_What you will do_. The entries below are to be repeated exactly, with the pictures left out.

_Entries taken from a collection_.
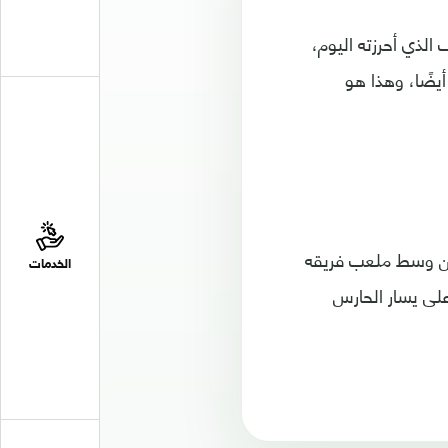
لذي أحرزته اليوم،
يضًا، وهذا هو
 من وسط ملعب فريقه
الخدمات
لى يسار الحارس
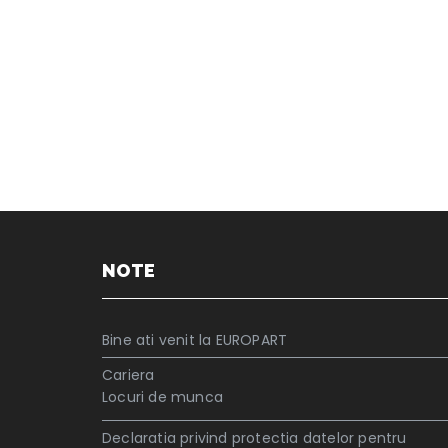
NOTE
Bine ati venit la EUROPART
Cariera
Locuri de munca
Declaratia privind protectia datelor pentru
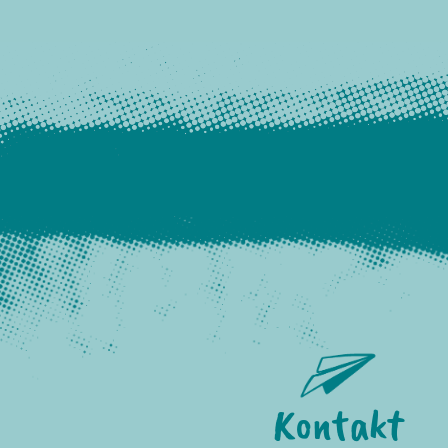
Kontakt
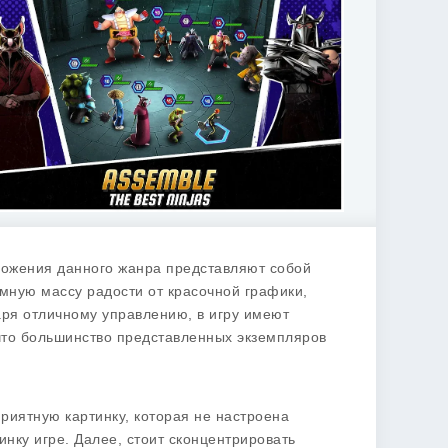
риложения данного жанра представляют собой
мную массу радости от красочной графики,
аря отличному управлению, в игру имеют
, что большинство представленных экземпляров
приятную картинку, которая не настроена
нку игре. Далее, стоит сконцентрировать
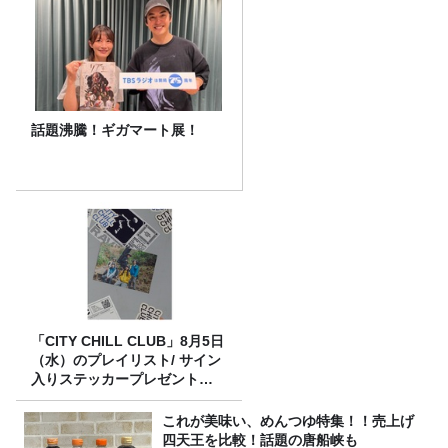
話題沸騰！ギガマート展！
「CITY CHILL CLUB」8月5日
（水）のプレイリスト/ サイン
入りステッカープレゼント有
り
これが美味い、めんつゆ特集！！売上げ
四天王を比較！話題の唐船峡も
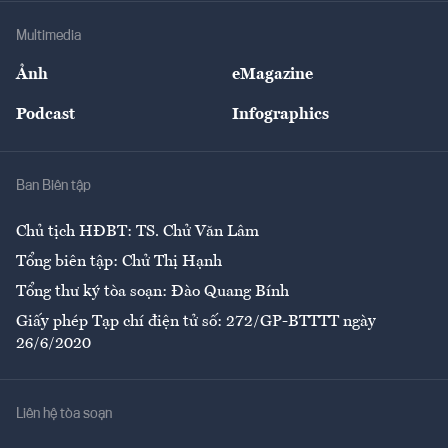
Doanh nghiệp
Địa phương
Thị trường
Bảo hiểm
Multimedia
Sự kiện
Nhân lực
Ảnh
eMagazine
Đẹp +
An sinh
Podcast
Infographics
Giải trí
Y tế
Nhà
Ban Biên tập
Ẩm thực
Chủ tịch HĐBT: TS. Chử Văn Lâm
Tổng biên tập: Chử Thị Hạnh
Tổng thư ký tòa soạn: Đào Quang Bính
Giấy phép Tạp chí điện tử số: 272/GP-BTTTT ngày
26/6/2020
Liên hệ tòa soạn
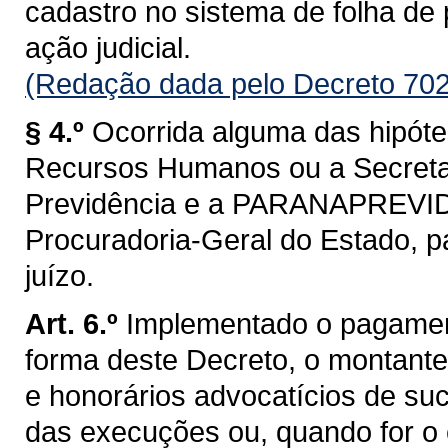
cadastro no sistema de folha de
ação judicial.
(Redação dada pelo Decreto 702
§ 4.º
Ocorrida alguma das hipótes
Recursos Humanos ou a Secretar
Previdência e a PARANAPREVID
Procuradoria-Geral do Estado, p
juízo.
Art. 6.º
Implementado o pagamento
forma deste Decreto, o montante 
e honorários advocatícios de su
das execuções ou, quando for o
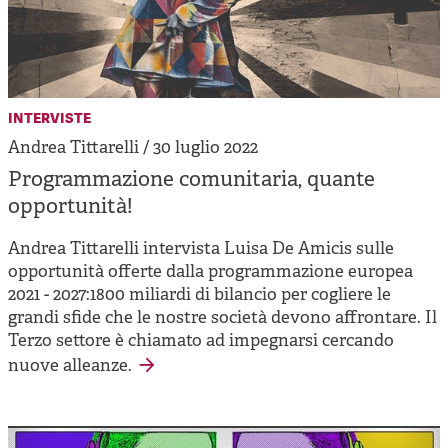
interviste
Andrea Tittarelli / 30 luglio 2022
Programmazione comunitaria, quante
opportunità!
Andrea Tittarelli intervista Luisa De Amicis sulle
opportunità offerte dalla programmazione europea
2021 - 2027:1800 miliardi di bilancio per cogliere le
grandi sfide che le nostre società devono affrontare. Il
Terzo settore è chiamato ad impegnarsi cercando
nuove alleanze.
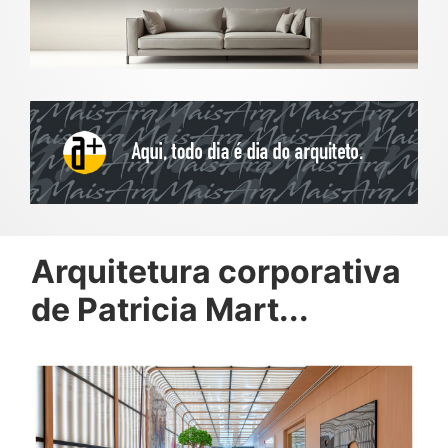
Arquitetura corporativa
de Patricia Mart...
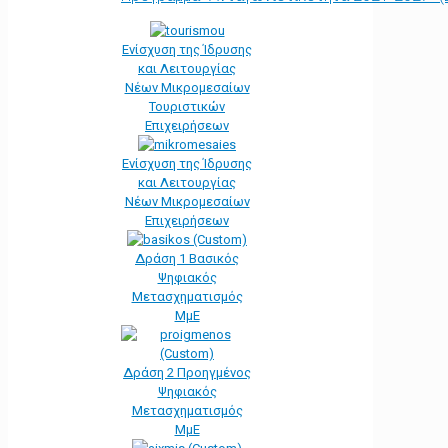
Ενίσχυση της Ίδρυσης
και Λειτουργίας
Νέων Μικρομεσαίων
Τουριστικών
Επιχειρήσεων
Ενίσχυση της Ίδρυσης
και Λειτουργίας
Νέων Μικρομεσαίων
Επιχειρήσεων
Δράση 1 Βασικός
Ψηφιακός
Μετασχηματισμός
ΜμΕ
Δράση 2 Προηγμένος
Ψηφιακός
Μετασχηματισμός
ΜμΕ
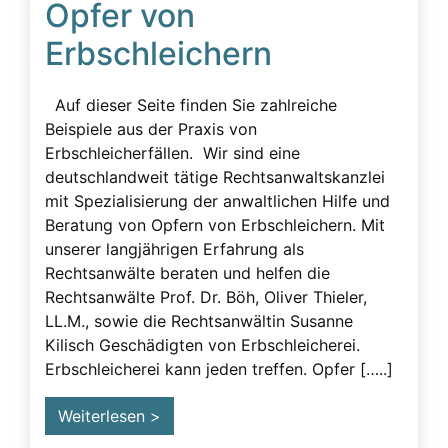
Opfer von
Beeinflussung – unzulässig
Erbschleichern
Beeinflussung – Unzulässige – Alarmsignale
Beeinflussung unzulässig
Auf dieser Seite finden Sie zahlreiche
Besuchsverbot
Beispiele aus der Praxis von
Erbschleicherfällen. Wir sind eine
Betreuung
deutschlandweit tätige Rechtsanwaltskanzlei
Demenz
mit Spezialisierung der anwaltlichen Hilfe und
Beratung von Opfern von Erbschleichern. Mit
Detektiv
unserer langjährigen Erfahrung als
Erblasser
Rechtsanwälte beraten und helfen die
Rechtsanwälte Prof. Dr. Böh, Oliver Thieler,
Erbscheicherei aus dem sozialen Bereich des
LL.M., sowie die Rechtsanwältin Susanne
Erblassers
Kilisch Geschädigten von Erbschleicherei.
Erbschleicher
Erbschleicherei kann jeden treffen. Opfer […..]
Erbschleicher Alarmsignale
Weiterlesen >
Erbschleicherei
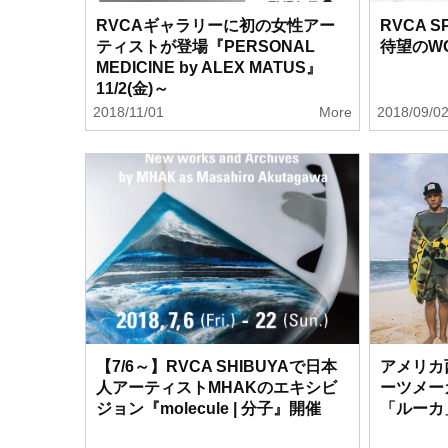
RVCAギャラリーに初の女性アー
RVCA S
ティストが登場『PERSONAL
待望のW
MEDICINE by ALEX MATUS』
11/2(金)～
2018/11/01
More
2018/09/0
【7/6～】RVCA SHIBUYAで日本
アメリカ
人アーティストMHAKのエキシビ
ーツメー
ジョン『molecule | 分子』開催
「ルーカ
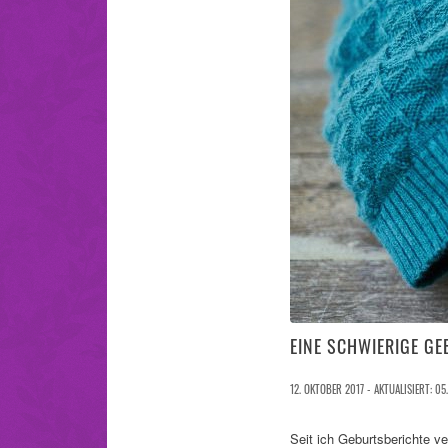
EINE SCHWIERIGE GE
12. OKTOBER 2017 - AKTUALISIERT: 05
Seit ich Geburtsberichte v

_Reply_.
لذي أحرزته اليوم،
يضًا، وهذا هو
 من وسط ملعب فريقه
الخدمات
لى يسار الحارس
NOTE
Bine ati venit la EUROPART
Cariera
Locuri de munca
Declaratia privind protectia datelor pentru
Kontakt
риложения данного жанра представляют собой
мную массу радости от красочной графики,
аря отличному управлению, в игру имеют
, что большинство представленных экземпляров
приятную картинку, которая не настроена
нку игре. Далее, стоит сконцентрировать
話題沸騰！ギガマート展！
「CITY CHILL CLUB」8月5日
（水）のプレイリスト/ サイン
入りステッカープレゼント有
り
これが美味い、めんつゆ特集！！売上げ
四天王を比較！話題の唐船峡も
Doanh nghiệp
Địa phương
Thị trường
Bảo hiểm
Multimedia
Sự kiện
Nhân lực
Ảnh
eMagazine
Đẹp +
An sinh
Podcast
Infographics
Giải trí
Y tế
Nhà
Ban Biên tập
Ẩm thực
Chủ tịch HĐBT: TS. Chử Văn Lâm
Tổng biên tập: Chử Thị Hạnh
Tổng thư ký tòa soạn: Đào Quang Bính
Giấy phép Tạp chí điện tử số: 272/GP-BTTTT ngày
26/6/2020
Liên hệ tòa soạn
cadastro no sistema de folha de
ação judicial.
(Redação dada pelo Decreto 702
§ 4.º
Ocorrida alguma das hipótes
Recursos Humanos ou a Secretar
Previdência e a PARANAPREVID
Procuradoria-Geral do Estado, p
juízo.
Art. 6.º
Implementado o pagamento
forma deste Decreto, o montante 
e honorários advocatícios de su
das execuções ou, quando for o
interviste
Andrea Tittarelli / 30 luglio 2022
Programmazione comunitaria, quante
opportunità!
Andrea Tittarelli intervista Luisa De Amicis sulle
opportunità offerte dalla programmazione europea
2021 - 2027:1800 miliardi di bilancio per cogliere le
grandi sfide che le nostre società devono affrontare. Il
Terzo settore è chiamato ad impegnarsi cercando
nuove alleanze.
Arquitetura corporativa
de Patricia Mart...
Ενίσχυση της Ίδρυσης
και Λειτουργίας
Νέων Μικρομεσαίων
Τουριστικών
Επιχειρήσεων
Ενίσχυση της Ίδρυσης
και Λειτουργίας
Νέων Μικρομεσαίων
Επιχειρήσεων
Δράση 1 Βασικός
Ψηφιακός
Μετασχηματισμός
ΜμΕ
Δράση 2 Προηγμένος
Ψηφιακός
Μετασχηματισμός
ΜμΕ
Opfer von
Beeinflussung – unzulässig
Erbschleichern
Beeinflussung – Unzulässige – Alarmsignale
Beeinflussung unzulässig
Auf dieser Seite finden Sie zahlreiche
Besuchsverbot
Beispiele aus der Praxis von
Erbschleicherfällen. Wir sind eine
Betreuung
deutschlandweit tätige Rechtsanwaltskanzlei
Demenz
mit Spezialisierung der anwaltlichen Hilfe und
Beratung von Opfern von Erbschleichern. Mit
Detektiv
unserer langjährigen Erfahrung als
Erblasser
Rechtsanwälte beraten und helfen die
Rechtsanwälte Prof. Dr. Böh, Oliver Thieler,
Erbscheicherei aus dem sozialen Bereich des
LL.M., sowie die Rechtsanwältin Susanne
Erblassers
Kilisch Geschädigten von Erbschleicherei.
Erbschleicher
Erbschleicherei kann jeden treffen. Opfer […..]
Erbschleicher Alarmsignale
Weiterlesen >
Erbschleicherei
RVCAギャラリーに初の女性アー
RVCA S
ティストが登場『PERSONAL
待望のW
MEDICINE by ALEX MATUS』
11/2(金)～
2018/11/01
More
2018/09/0
【7/6～】RVCA SHIBUYAで日本
アメリカ
人アーティストMHAKのエキシビ
ーツメー
ジョン『molecule | 分子』開催
「ルーカ
EINE SCHWIERIGE GE
12. OKTOBER 2017 - AKTUALISIERT: 05
Seit ich Geburtsberichte v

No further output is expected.